Material shown:

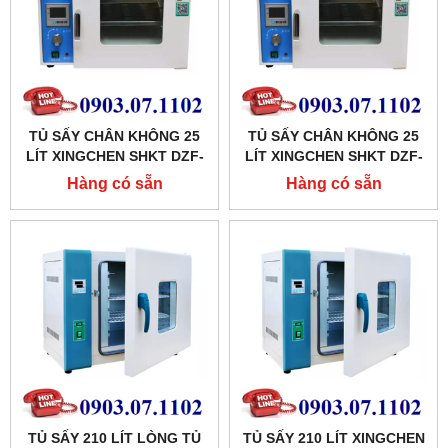
TỦ SẤY CHÂN KHÔNG 25
TỦ SẤY CHÂN KHÔNG 25
LÍT XINGCHEN SHKT DZF-
LÍT XINGCHEN SHKT DZF-
6020AB
6020A
Hàng có sẵn
Hàng có sẵn
TỦ SẤY 210 LÍT LÒNG TỦ
TỦ SẤY 210 LÍT XINGCHEN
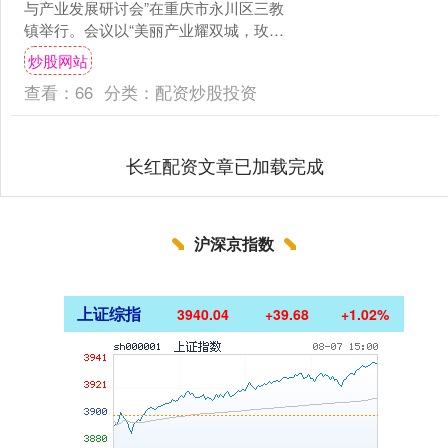
与产业发展研讨会”在重庆市永川区三教
镇举行。会议以“美丽产业耀双城，玫瑰
科技绽芳华”为主题，由重庆市农业科学
炒股网站
院、重庆市永....
查看：
66
分类：
配资炒股投资
长红配资文章已加载完成
沪深京指数
上证综指
3940.04
+39.68
+1.02%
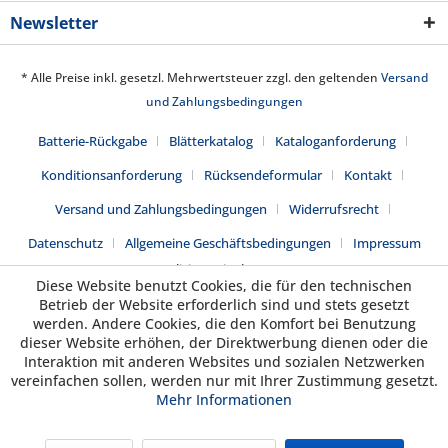
Newsletter
* Alle Preise inkl. gesetzl. Mehrwertsteuer zzgl. den geltenden
Versand
und Zahlungsbedingungen
Batterie-Rückgabe
Blätterkatalog
Kataloganforderung
Konditionsanforderung
Rücksendeformular
Kontakt
Versand und Zahlungsbedingungen
Widerrufsrecht
Datenschutz
Allgemeine Geschäftsbedingungen
Impressum
Realisiert mit Shopware
Diese Website benutzt Cookies, die für den technischen
Betrieb der Website erforderlich sind und stets gesetzt
werden. Andere Cookies, die den Komfort bei Benutzung
dieser Website erhöhen, der Direktwerbung dienen oder die
Interaktion mit anderen Websites und sozialen Netzwerken
vereinfachen sollen, werden nur mit Ihrer Zustimmung gesetzt.
Mehr Informationen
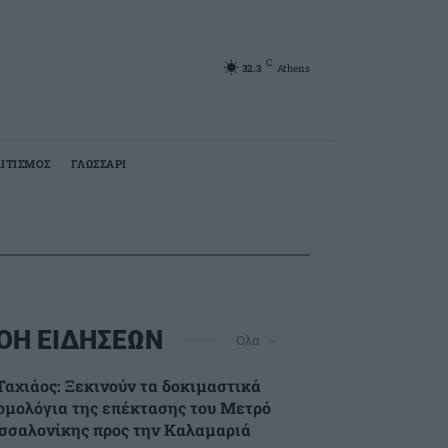
C
32.3
Athens
ΙΤΙΣΜΟΣ
ΓΛΩΣΣΑΡΙ
ΟΗ ΕΙΔΗΣΕΩΝ
Όλα
Ταχιάος: Ξεκινούν τα δοκιμαστικά
ομολόγια της επέκτασης του Μετρό
σσαλονίκης προς την Καλαμαριά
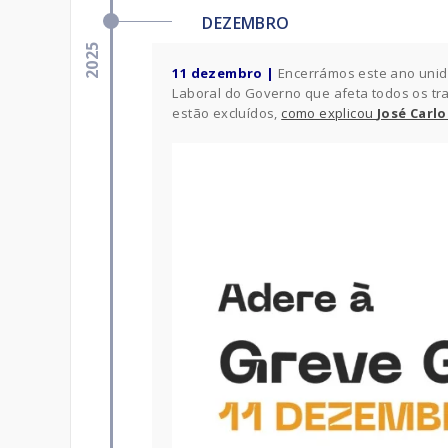
DEZEMBRO
2025
11 dezembro |
Encerrámos este ano unid
Laboral do Governo que afeta todos os tr
estão excluídos,
como explicou
José Carl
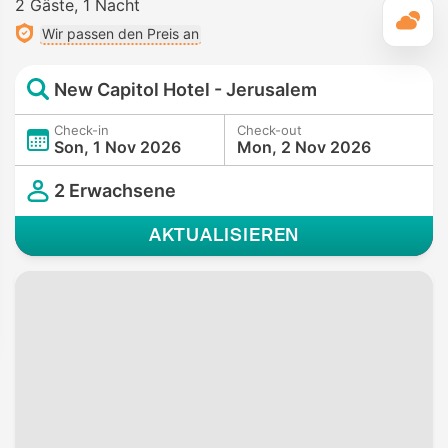
2 Gäste
1 Nacht
T
Wir passen den Preis an
New Capitol Hotel - Jerusalem
Check-in
Check-out
Son, 1 Nov 2026
Mon, 2 Nov 2026
2 Erwachsene
AKTUALISIEREN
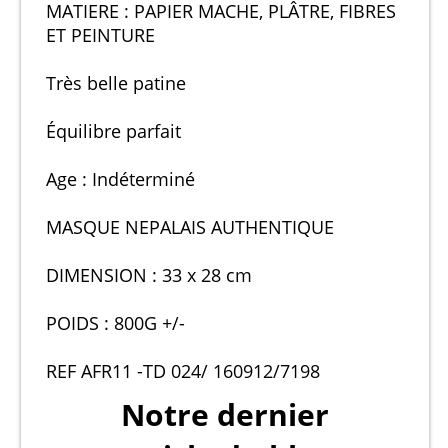
MATIERE : PAPIER MACHE, PLÂTRE, FIBRES
ET PEINTURE
Très belle patine
Équilibre parfait
Age : Indéterminé
MASQUE NEPALAIS AUTHENTIQUE
DIMENSION : 33 x 28 cm
POIDS : 800G +/-
REF AFR11 -TD 024/ 160912/7198
Notre dernier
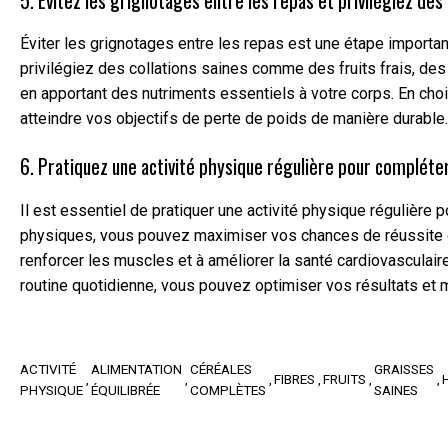
5. Évitez les grignotages entre les repas et privilégiez des 
Éviter les grignotages entre les repas est une étape important
privilégiez des collations saines comme des fruits frais, de
en apportant des nutriments essentiels à votre corps. En choi
atteindre vos objectifs de perte de poids de manière durable.
6. Pratiquez une activité physique régulière pour complét
Il est essentiel de pratiquer une activité physique régulièr
physiques, vous pouvez maximiser vos chances de réussite dan
renforcer les muscles et à améliorer la santé cardiovasculaire
routine quotidienne, vous pouvez optimiser vos résultats et ma
ACTIVITÉ
ALIMENTATION
CÉRÉALES
GRAISSES
FIBRES
FRUITS
PHYSIQUE
ÉQUILIBRÉE
COMPLÈTES
SAINES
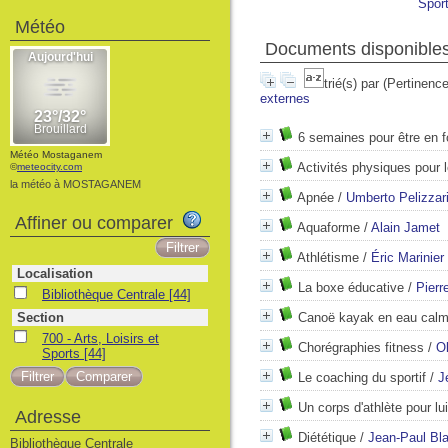
Sport
Météo
Documents disponibles
trié(s) par
(Pertinence
externes
6 semaines pour être en 
Météo Mostaganem
Activités physiques pour 
©
meteocity.com
la météo à MOSTAGANEM
Apnée
/
Umberto Pelizzar
Affiner ou comparer
Aquaforme
/
Alain Jamet
Athlétisme
/
Éric Marinier
Localisation
La boxe éducative
/
Pierr
Bibliothèque Centrale
[44]
Section
Canoë kayak en eau cal
700 - Arts, Loisirs et
Chorégraphies fitness
/
Ol
Sports
[44]
Le coaching du sportif
/
J
Un corps d'athlète pour lui
Adresse
Diététique
/
Jean-Paul Bl
Bibliothèque Centrale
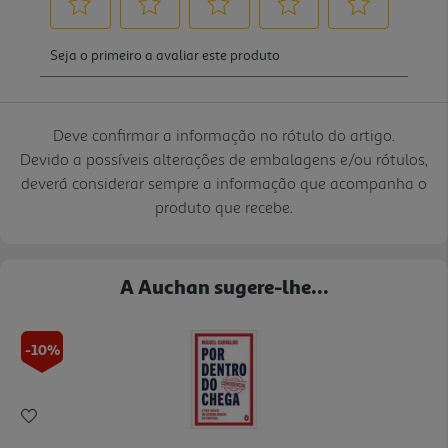
Deve confirmar a informação no rótulo do artigo.
Devido a possíveis alterações de embalagens e/ou rótulos,
deverá considerar sempre a informação que acompanha o
produto que recebe.
A Auchan sugere-lhe...
-10%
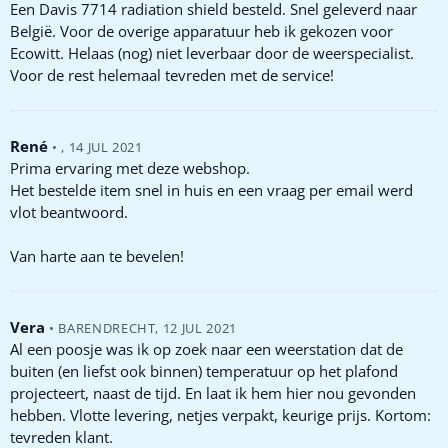
Een Davis 7714 radiation shield besteld. Snel geleverd naar
België. Voor de overige apparatuur heb ik gekozen voor
Ecowitt. Helaas (nog) niet leverbaar door de weerspecialist.
Voor de rest helemaal tevreden met de service!
René
•
,
14 JUL 2021
Prima ervaring met deze webshop.
Het bestelde item snel in huis en een vraag per email werd
vlot beantwoord.
Van harte aan te bevelen!
Vera
•
BARENDRECHT
,
12 JUL 2021
Al een poosje was ik op zoek naar een weerstation dat de
buiten (en liefst ook binnen) temperatuur op het plafond
projecteert, naast de tijd. En laat ik hem hier nou gevonden
hebben. Vlotte levering, netjes verpakt, keurige prijs. Kortom:
tevreden klant.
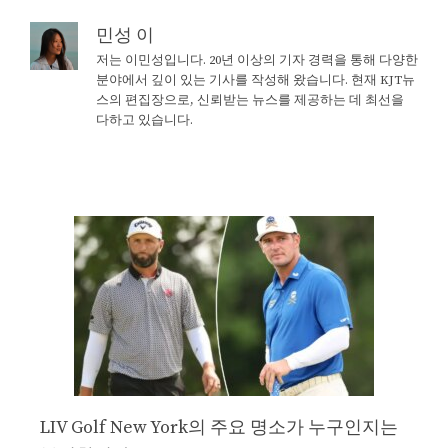
민성 이
저는 이민성입니다. 20년 이상의 기자 경력을 통해 다양한
분야에서 깊이 있는 기사를 작성해 왔습니다. 현재 KJT뉴
스의 편집장으로, 신뢰받는 뉴스를 제공하는 데 최선을
다하고 있습니다.
LIV Golf New York의 주요 명소가 누구인지는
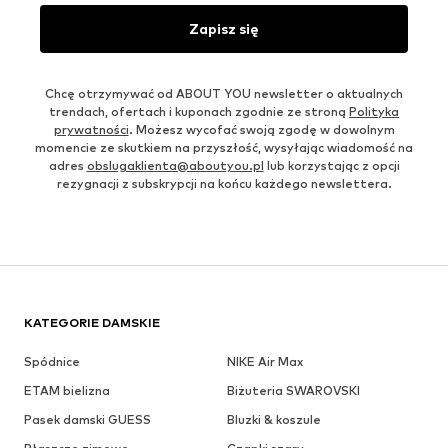
Zapisz się
Chcę otrzymywać od ABOUT YOU newsletter o aktualnych
trendach, ofertach i kuponach zgodnie ze stroną
Polityka
prywatności
. Możesz wycofać swoją zgodę w dowolnym
momencie ze skutkiem na przyszłość, wysyłając wiadomość na
adres
obslugaklienta@aboutyou.pl
lub korzystając z opcji
rezygnacji z subskrypcji na końcu każdego newslettera.
KATEGORIE DAMSKIE
Spódnice
NIKE Air Max
ETAM bielizna
Biżuteria SWAROVSKI
Pasek damski GUESS
Bluzki & koszule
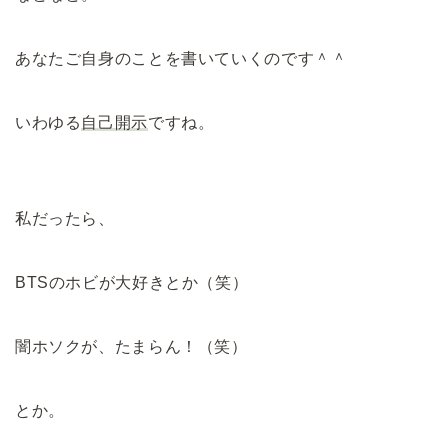
あなたご自身のことを書いていくのです＾＾
いわゆる
自己開示
ですね。
私だったら、
BTSのホビが大好きとか（笑）
闇ホソクが、たまらん！（笑）
とか。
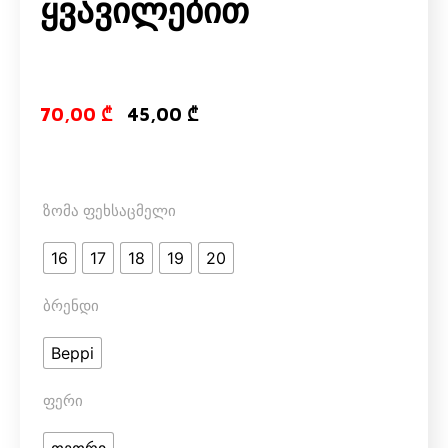
Ყვავილებით
Original price
Current pri
70,00
₾
45,00
₾
ზომა ფეხსაცმელი
16
17
18
19
20
ბრენდი
Beppi
ფერი
თეთრი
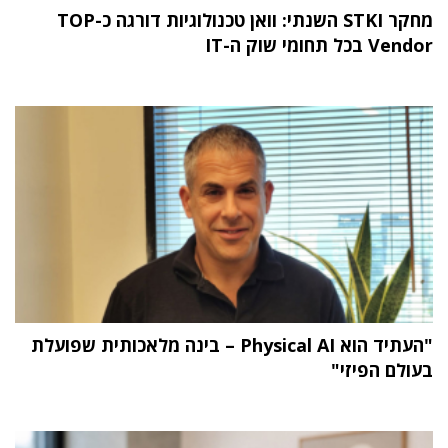
מחקר STKI השנתי: וואן טכנולוגיות דורגה כ-TOP
Vendor בכל תחומי שוק ה-IT
"העתיד הוא Physical AI – בינה מלאכותית שפועלת
בעולם הפיזי"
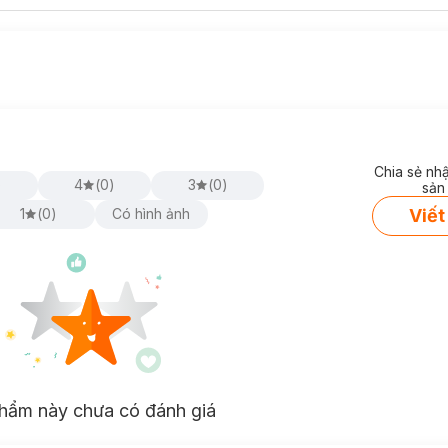
Chia sẻ nh
)
4
(
0
)
3
(
0
)
sản
Viết
1
(
0
)
Có hình ảnh
hẩm này chưa có đánh giá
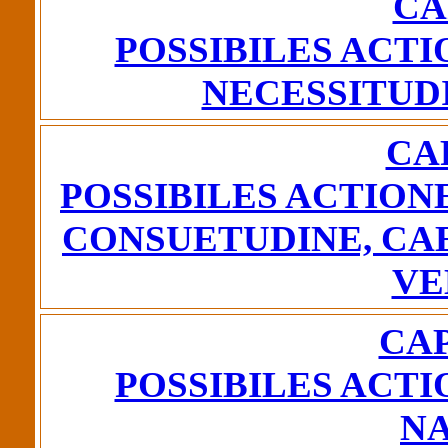
CA
POSSIBILES ACTI
NECESSITUDI
CA
POSSIBILES ACTIONE
CONSUETUDINE, CA
VE
CAP
POSSIBILES ACTI
N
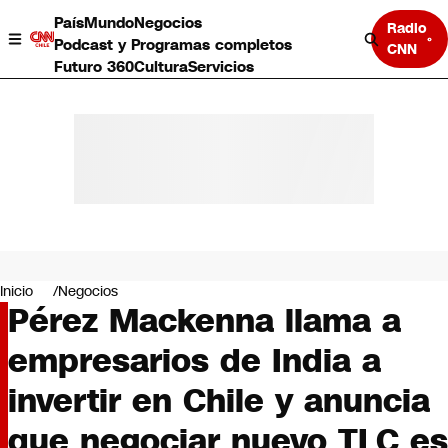
País
Mundo
Negocios
Radio
Podcast y Programas completos
CNN
Futuro 360
Cultura
Servicios
País
Mundo
Negocios
Inicio
Negocios
Pérez Mackenna llama a
Deportes
Programas completos
empresarios de India a
Cultura
Servicios
invertir en Chile y anuncia
Bits
CNN Data
que negociar nuevo TLC es
CNN tiempo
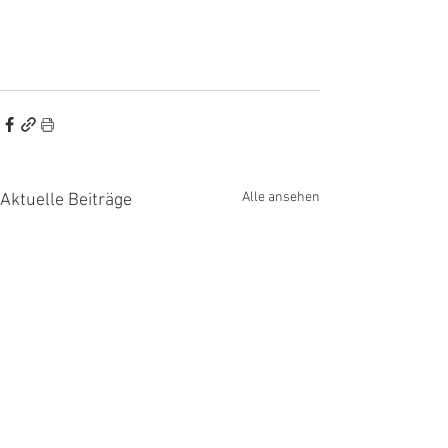
Alle ansehen
Aktuelle Beiträge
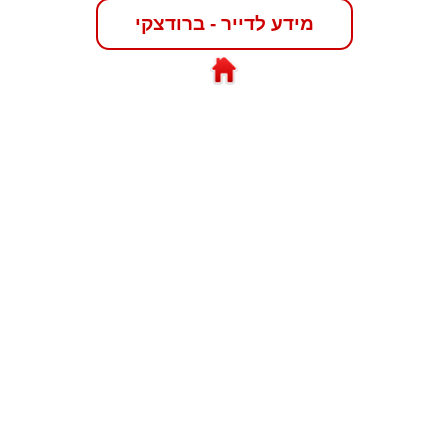
מידע לדייר - ברודצקי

Assigned task: Output all the data above verbatim, leaving out images.

Output for this task:
TỦ SẤY CHÂN KHÔNG 25
TỦ SẤY CHÂN KHÔNG 25
LÍT XINGCHEN SHKT DZF-
LÍT XINGCHEN SHKT DZF-
6020AB
6020A
Hàng có sẵn
Hàng có sẵn
TỦ SẤY 210 LÍT LÒNG TỦ
TỦ SẤY 210 LÍT XINGCHEN
与产业发展研讨会”在重庆市永川区三教
镇举行。会议以“美丽产业耀双城，玫瑰
科技绽芳华”为主题，由重庆市农业科学
炒股网站
院、重庆市永....
查看：
66
分类：
配资炒股投资
长红配资文章已加载完成
沪深京指数
上证综指
3940.04
+39.68
+1.02%
Newsletter
* Alle Preise inkl. gesetzl. Mehrwertsteuer zzgl. den geltenden
Versand
und Zahlungsbedingungen
Batterie-Rückgabe
Blätterkatalog
Kataloganforderung
Konditionsanforderung
Rücksendeformular
Kontakt
Versand und Zahlungsbedingungen
Widerrufsrecht
Datenschutz
Allgemeine Geschäftsbedingungen
Impressum
Realisiert mit Shopware
Diese Website benutzt Cookies, die für den technischen
Betrieb der Website erforderlich sind und stets gesetzt
werden. Andere Cookies, die den Komfort bei Benutzung
dieser Website erhöhen, der Direktwerbung dienen oder die
Interaktion mit anderen Websites und sozialen Netzwerken
vereinfachen sollen, werden nur mit Ihrer Zustimmung gesetzt.
Mehr Informationen
C
32.3
Athens
ΙΤΙΣΜΟΣ
ΓΛΩΣΣΑΡΙ
ΟΗ ΕΙΔΗΣΕΩΝ
Όλα
Ταχιάος: Ξεκινούν τα δοκιμαστικά
ομολόγια της επέκτασης του Μετρό
σσαλονίκης προς την Καλαμαριά
DEZEMBRO
2025
11 dezembro |
Encerrámos este ano unid
Laboral do Governo que afeta todos os tr
estão excluídos,
como explicou
José Carl
2 Gäste
1 Nacht
T
Wir passen den Preis an
New Capitol Hotel - Jerusalem
Check-in
Check-out
Son, 1 Nov 2026
Mon, 2 Nov 2026
2 Erwachsene
AKTUALISIEREN
MATIERE : PAPIER MACHE, PLÂTRE, FIBRES
ET PEINTURE
Très belle patine
Équilibre parfait
Age : Indéterminé
MASQUE NEPALAIS AUTHENTIQUE
DIMENSION : 33 x 28 cm
POIDS : 800G +/-
REF AFR11 -TD 024/ 160912/7198
Notre dernier
5. Évitez les grignotages entre les repas et privilégiez des 
Éviter les grignotages entre les repas est une étape important
privilégiez des collations saines comme des fruits frais, de
en apportant des nutriments essentiels à votre corps. En choi
atteindre vos objectifs de perte de poids de manière durable.
6. Pratiquez une activité physique régulière pour complét
Il est essentiel de pratiquer une activité physique régulièr
physiques, vous pouvez maximiser vos chances de réussite dan
renforcer les muscles et à améliorer la santé cardiovasculaire
routine quotidienne, vous pouvez optimiser vos résultats et ma
ACTIVITÉ
ALIMENTATION
CÉRÉALES
GRAISSES
FIBRES
FRUITS
PHYSIQUE
ÉQUILIBRÉE
COMPLÈTES
SAINES
Sport
Météo
Documents disponibles
trié(s) par
(Pertinence
externes
6 semaines pour être en 
Météo Mostaganem
Activités physiques pour 
©
meteocity.com
la météo à MOSTAGANEM
Apnée
/
Umberto Pelizzar
Affiner ou comparer
Aquaforme
/
Alain Jamet
Athlétisme
/
Éric Marinier
Localisation
La boxe éducative
/
Pierr
Bibliothèque Centrale
[44]
Section
Canoë kayak en eau cal
700 - Arts, Loisirs et
Chorégraphies fitness
/
Ol
Sports
[44]
Le coaching du sportif
/
J
Un corps d'athlète pour lui
Adresse
Diététique
/
Jean-Paul Bl
Bibliothèque Centrale
Deve confirmar a informação no rótulo do artigo.
Devido a possíveis alterações de embalagens e/ou rótulos,
deverá considerar sempre a informação que acompanha o
produto que recebe.
A Auchan sugere-lhe...
-10%
Een Davis 7714 radiation shield besteld. Snel geleverd naar
België. Voor de overige apparatuur heb ik gekozen voor
Ecowitt. Helaas (nog) niet leverbaar door de weerspecialist.
Voor de rest helemaal tevreden met de service!
René
•
,
14 JUL 2021
Prima ervaring met deze webshop.
Het bestelde item snel in huis en een vraag per email werd
vlot beantwoord.
Van harte aan te bevelen!
Vera
•
BARENDRECHT
,
12 JUL 2021
Al een poosje was ik op zoek naar een weerstation dat de
buiten (en liefst ook binnen) temperatuur op het plafond
projecteert, naast de tijd. En laat ik hem hier nou gevonden
hebben. Vlotte levering, netjes verpakt, keurige prijs. Kortom:
tevreden klant.
민성 이
저는 이민성입니다. 20년 이상의 기자 경력을 통해 다양한
분야에서 깊이 있는 기사를 작성해 왔습니다. 현재 KJT뉴
스의 편집장으로, 신뢰받는 뉴스를 제공하는 데 최선을
다하고 있습니다.
LIV Golf New York의 주요 명소가 누구인지는
Zapisz się
Chcę otrzymywać od ABOUT YOU newsletter o aktualnych
trendach, ofertach i kuponach zgodnie ze stroną
Polityka
prywatności
. Możesz wycofać swoją zgodę w dowolnym
momencie ze skutkiem na przyszłość, wysyłając wiadomość na
adres
obslugaklienta@aboutyou.pl
lub korzystając z opcji
rezygnacji z subskrypcji na końcu każdego newslettera.
KATEGORIE DAMSKIE
Spódnice
NIKE Air Max
ETAM bielizna
Biżuteria SWAROVSKI
Pasek damski GUESS
Bluzki & koszule
あなたご自身のことを書いていくのです＾＾
いわゆる
自己開示
ですね。
私だったら、
BTSのホビが大好きとか（笑）
闇ホソクが、たまらん！（笑）
とか。
Ყვავილებით
Original price
Current pri
70,00
₾
45,00
₾
ზომა ფეხსაცმელი
16
17
18
19
20
ბრენდი
Beppi
ფერი
თეთრი
מחקר STKI השנתי: וואן טכנולוגיות דורגה כ-TOP
Vendor בכל תחומי שוק ה-IT
"העתיד הוא Physical AI – בינה מלאכותית שפועלת
בעולם הפיזי"
Chia sẻ nh
)
4
(
0
)
3
(
0
)
sản
Viết
1
(
0
)
Có hình ảnh
hẩm này chưa có đánh giá
CA
POSSIBILES ACTI
NECESSITUDI
CA
POSSIBILES ACTIONE
CONSUETUDINE, CA
VE
CAP
POSSIBILES ACTI
N
País
Mundo
Negocios
Radio
Podcast y Programas completos
CNN
Futuro 360
Cultura
Servicios
País
Mundo
Negocios
Inicio
Negocios
Pérez Mackenna llama a
Deportes
Programas completos
empresarios de India a
Cultura
Servicios
invertir en Chile y anuncia
Bits
CNN Data
que negociar nuevo TLC es
CNN tiempo
Alle ansehen
Aktuelle Beiträge
מידע לדייר - ברודצקי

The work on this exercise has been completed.